El sábado grande o 1 de febrero del 2014, hace siglos, en la segunda cuadra de la calle Putumayo, la nueva modalidad de relajo o Día del Pisco Sour se festejaba con todas las de la ley del vaso y la botella, código que no está escrito en ninguna parte pero que siempre se cumple, incluyendo la del estribo. Pese a la evidente resaca de todo lo bebido el sábado pequeño o viernes, el que menos se zampaba su preparado celebrando la calidad de la uva, el sabor del limón y la buena mano o garganta de los mozos pisqueros. Considerando que la chupística era gratis, ya varios andaban por los prados de la muca y la habladuría, y ya pedían a gritos sus heladas cervezas. A leguas se veía que no eran devotos del preparado que bebían.
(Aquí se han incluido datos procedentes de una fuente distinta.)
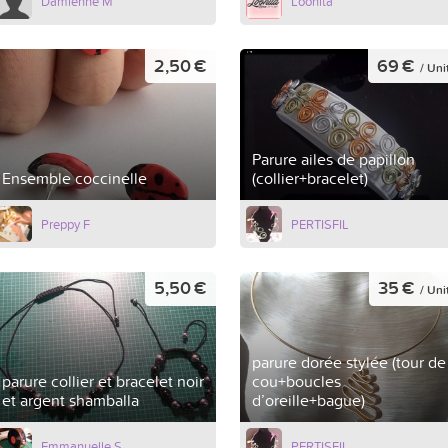
Damienne M
Loonita
2,50 €
69 €
/ Uni
Parure ailes de papillon
Ensemble coccinelle
(collier+bracelet)
Preppy F
PERTISFIL
5,50 €
35 €
/ Uni
parure dorée stylée (tour de
parure collier et bracelet noir
cou+boucles
et argent shamballa
d’oreille+bague)
Emmanuelle S
PERTISFIL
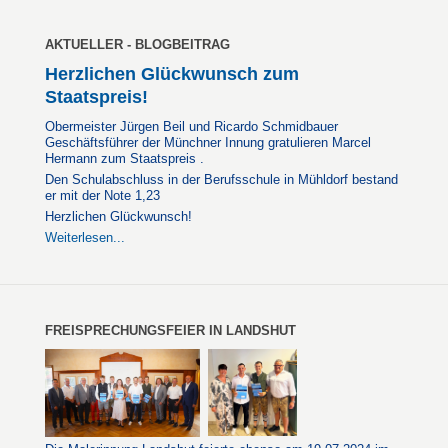
AKTUELLER - BLOGBEITRAG
Herzlichen Glückwunsch zum
Staatspreis!
Obermeister Jürgen Beil und Ricardo Schmidbauer
Geschäftsführer der Münchner Innung gratulieren Marcel
Hermann zum Staatspreis .
Den Schulabschluss in der Berufsschule in Mühldorf bestand
er mit der Note 1,23
Herzlichen Glückwunsch!
Weiterlesen...
FREISPRECHUNGSFEIER IN LANDSHUT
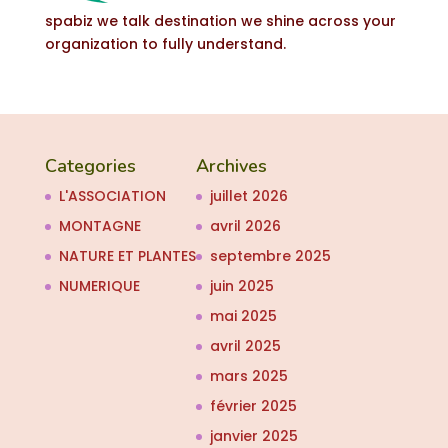
spabiz we talk destination we shine across your
organization to fully understand.
Categories
Archives
L'ASSOCIATION
juillet 2026
MONTAGNE
avril 2026
NATURE ET PLANTES
septembre 2025
NUMERIQUE
juin 2025
mai 2025
avril 2025
mars 2025
février 2025
janvier 2025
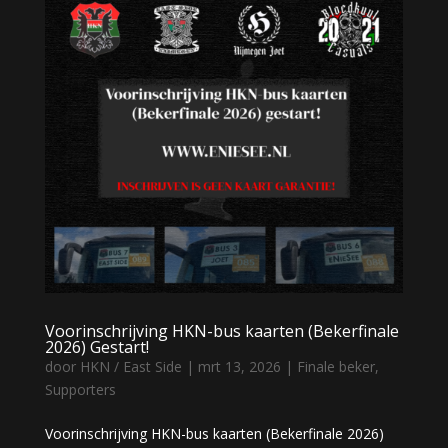
Voorinschrijving HKN-bus kaarten (Bekerfinale
2026) Gestart!
door
HKN / East Side
|
mrt 13, 2026
|
Finale beker
,
Supporters
Voorinschrijving HKN-bus kaarten (Bekerfinale 2026)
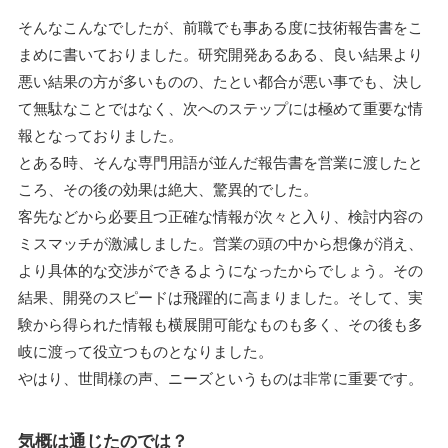
そんなこんなでしたが、前職でも事ある度に技術報告書をこ
まめに書いておりました。研究開発あるある、良い結果より
悪い結果の方が多いものの、たとい都合が悪い事でも、決し
て無駄なことではなく、次へのステップには極めて重要な情
報となっておりました。
とある時、そんな専門用語が並んだ報告書を営業に渡したと
ころ、その後の効果は絶大、驚異的でした。
客先などから必要且つ正確な情報が次々と入り、検討内容の
ミスマッチが激減しました。営業の頭の中から想像が消え、
より具体的な交渉ができるようになったからでしょう。その
結果、開発のスピードは飛躍的に高まりました。そして、実
験から得られた情報も横展開可能なものも多く、その後も多
岐に渡って役立つものとなりました。
やはり、世間様の声、ニーズというものは非常に重要です。
気概は通じたのでは？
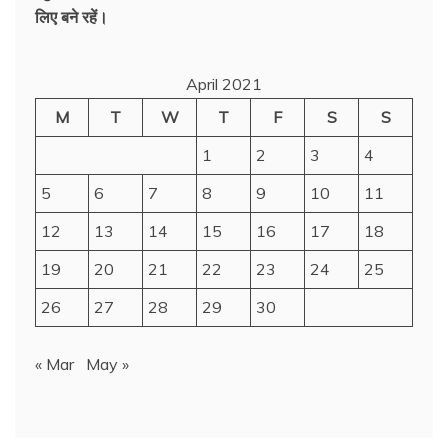
लिए बने रहें।
April 2021
M
T
W
T
F
S
S
1
2
3
4
5
6
7
8
9
10
11
12
13
14
15
16
17
18
19
20
21
22
23
24
25
26
27
28
29
30
« Mar
May »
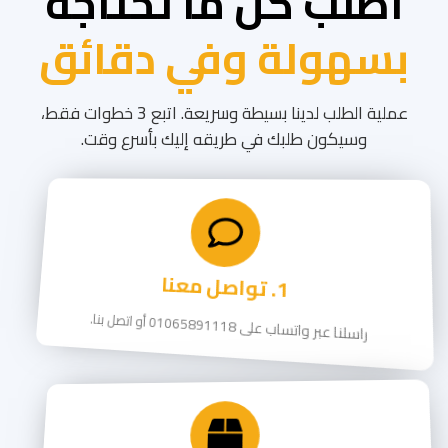
اطلب كل ما تحتاجه
بسهولة وفي دقائق
عملية الطلب لدينا بسيطة وسريعة. اتبع 3 خطوات فقط،
وسيكون طلبك في طريقه إليك بأسرع وقت.
1. تواصل معنا
راسلنا عبر واتساب على
01065891118
أو اتصل بنا.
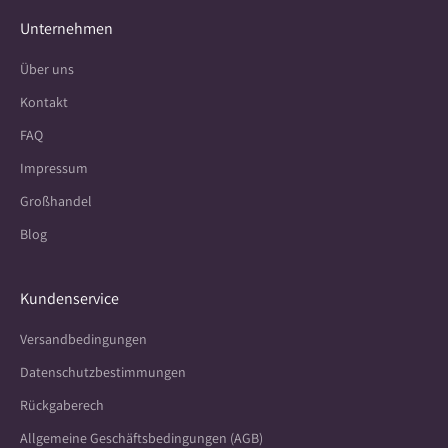
Unternehmen
Über uns
Kontakt
FAQ
Impressum
Großhandel
Blog
Kundenservice
Versandbedingungen
Datenschutzbestimmungen
Rückgaberech
Allgemeine Geschäftsbedingungen (AGB)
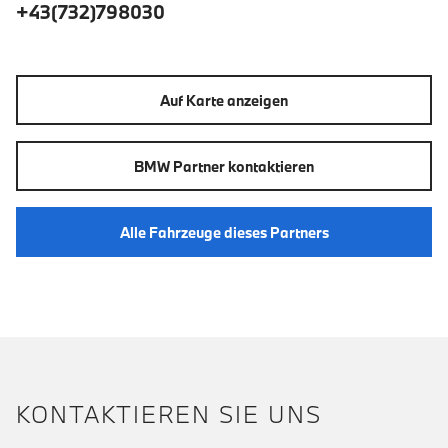
+43(732)798030
Auf Karte anzeigen
BMW Partner kontaktieren
Alle Fahrzeuge dieses Partners
KONTAKTIEREN SIE UNS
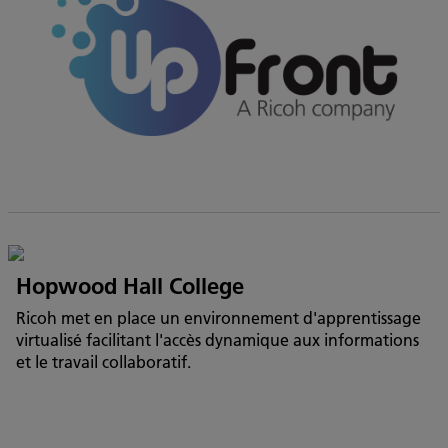
Hopwood Hall College
Ricoh met en place un environnement d'apprentissage
virtualisé facilitant l'accès dynamique aux informations
et le travail collaboratif.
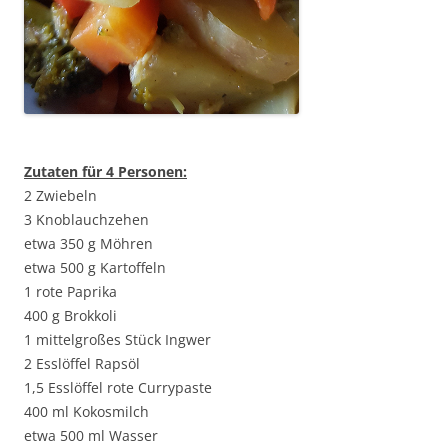
Zutaten für 4 Personen:
2 Zwiebeln
3 Knoblauchzehen
etwa 350 g Möhren
etwa 500 g Kartoffeln
1 rote Paprika
400 g Brokkoli
1 mittelgroßes Stück Ingwer
2 Esslöffel Rapsöl
1,5 Esslöffel rote Currypaste
400 ml Kokosmilch
etwa 500 ml Wasser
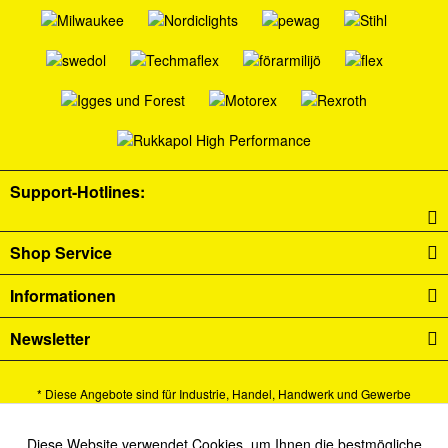
Support-Hotlines:
Shop Service
Informationen
Newsletter
* Diese Angebote sind für Industrie, Handel, Handwerk und Gewerbe
bestimmt.
Alle Preise verstehen sich zzgl. Mehrwertsteuer und
Versandkosten
und ggf.
Diese Website verwendet Cookies, um Ihnen die bestmögliche
Aktiv
Funktionale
Los rebosantes vasos iban y venían, las autoridades no dejaban de beber una vez más y los mozos pedían más uva. Los cerveceros perdieron la cordura o la cultura etílica, que es tan difícil de conservar sobre todo en concurridos bares, y comenzaron a rajar del pisco, de la uva y de los mismos mozos. En forma por demás malcriada, incivil, se dieron al deporte de reventar los vasos en la pista. Era evidente que los cerveceros sobraban en esa fiesta pisquera y estaban siendo desalojados por las fuerzas del orden cuando apareció por la calle Próspero una extraña manifestación cívica, una impensada marcha de protesta.
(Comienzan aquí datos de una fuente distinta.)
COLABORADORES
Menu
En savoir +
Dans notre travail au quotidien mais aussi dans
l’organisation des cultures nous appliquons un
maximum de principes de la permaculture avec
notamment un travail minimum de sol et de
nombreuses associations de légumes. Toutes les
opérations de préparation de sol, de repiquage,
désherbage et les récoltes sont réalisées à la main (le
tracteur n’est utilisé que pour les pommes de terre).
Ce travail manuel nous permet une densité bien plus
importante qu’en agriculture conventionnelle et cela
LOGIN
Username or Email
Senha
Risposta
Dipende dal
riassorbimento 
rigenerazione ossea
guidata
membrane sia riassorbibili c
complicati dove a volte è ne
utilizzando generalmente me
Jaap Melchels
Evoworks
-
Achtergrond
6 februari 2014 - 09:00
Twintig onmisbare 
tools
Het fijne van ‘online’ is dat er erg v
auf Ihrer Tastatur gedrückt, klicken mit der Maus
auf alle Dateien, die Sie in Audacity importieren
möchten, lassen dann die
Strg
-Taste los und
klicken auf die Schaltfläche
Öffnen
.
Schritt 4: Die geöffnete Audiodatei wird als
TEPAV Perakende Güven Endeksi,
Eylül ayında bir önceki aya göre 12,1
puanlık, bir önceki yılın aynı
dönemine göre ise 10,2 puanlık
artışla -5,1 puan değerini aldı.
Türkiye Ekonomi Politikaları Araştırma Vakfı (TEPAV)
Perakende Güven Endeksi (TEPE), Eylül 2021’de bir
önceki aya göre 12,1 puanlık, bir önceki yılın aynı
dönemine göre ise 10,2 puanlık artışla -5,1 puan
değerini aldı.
Los historiadores locales, después de grandes debates taberneros, concedieron el nombre de la Protesta de las Botellas a la acción de ese contingente agresivo de bebedores o tomadores o huaraperos que asaltaron a los degustadores de pisco en nombre de los licores locales, de los llamados tragos selváticos. Cuentan los que asistieron a ese encendido acontecimiento que los tufos eran temibles cuando estalló una descomunal bronca entre pisqueros, cerveceros y tragocorteros.